I need to know about location based services

Continuing on with the resources provided by the Australian Communication and Media Authority‘s Cybersmart website, the information on location based services is must read information for everyone with a smart phone.

Smartphones have a built-in feature called geolocators that can pinpoint your exact location. This data is often published online through social networking sites, or used by location-based services such as maps, public transport apps, retail services and so on. It can also be embedded in images you take with your smartphone camera. Sometimes, you might want to think twice before you check in and tell the world where you are.

For more information, click here.

How do I deal with offensive or illegal content

This time the Australian Communications and Media Authority‘s Cybersmart website is looking at how teenagers can deal with offensive or illegal content found online.

  • Know how to ‘escape ’ – hit control-alt-delete if the site will not allow you to exit.
  • If you want to talk about a problem with offensive or illegal content, you can call Kids Helpline on 1800 55 1800, or visit their website.
  • If you have found material on the internet or your mobile phone that is offensive or you believe may be prohibited you can report it to the ACMA.  – See more here.

Read more here.

School to monitor students’ social media posts

In an interesting development, CNN is reporting that a California school district is spending over $40,000 on monitoring students’ Facebook posts, comments, tweets and the like for  a year.

The district in Glendale, California, is paying $40,500 to a firm to monitor and report on 14,000 middle and high school students’ posts on Twitter, Facebook and other social media for one year.

Though critics liken the monitoring to government stalking, school officials and their contractor say the purpose is student safety.

As classes began this fall, the district awarded the contract after it earlier paid the firm, Geo Listening, $5,000 last spring to conduct a pilot project monitoring 9,000 students at three high schools and a middle school. Among the results was a successful intervention with a student “who was speaking of ending his life” on his social media, said Chris Frydrych, CEO of the firm.

Do you think this is a good way to keep students safe or an invasion of privacy? Read the whole story and see the video here.

Anonymity, privacy and security online – 2013 Pew Report

A new survey by Pew Internet reveals that:

  • 86% of internet users have taken steps online to remove or mask their digital footprints—ranging from clearing cookies to encrypting their email.
  • 55% of internet users have taken steps to avoid observation by specific people, organizations, or the government.
  • 21% of internet users have had an email or social networking account compromised or taken over by someone else without permission.
  • 12% have been stalked or harassed online.
  • 11% have had important personal information stolen such as their Social Security Number, credit card, or bank account information.
  • 6% have been the victim of an online scam and lost money.
  • 6% have had their reputation damaged because of something that happened online.
  • 4% have been led into physical danger because of something that happened online.

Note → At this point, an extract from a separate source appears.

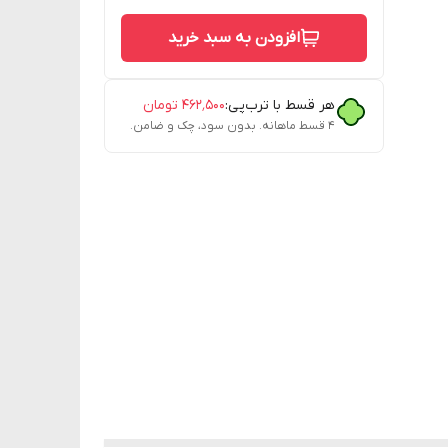
افزودن به سبد خرید
هر قسط با ترب‌پی:
۴۶۲٬۵۰۰
تومان
۴ قسط ماهانه. بدون سود، چک و ضامن.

Although the survey was completed in the United States, there’s certainly transfer of thoughts and anxieties that affect Australians as well. Read the whole report here.

You can now view (almost) every tweet ever

NBC News (USA) is reporting that Topsy, a social analytics site

has now indexed every public tweet sent – with the exception of those that have been deleted.

This makes searching tweets and the history of specific users much easier and therefore users who want to maintain a positive digital footprint are advised to take extra care what they tweet.

Like, post, share

The Australian Communications and Media Authority has published the final version of the report Like, post, share: young Australians’ experience of social media.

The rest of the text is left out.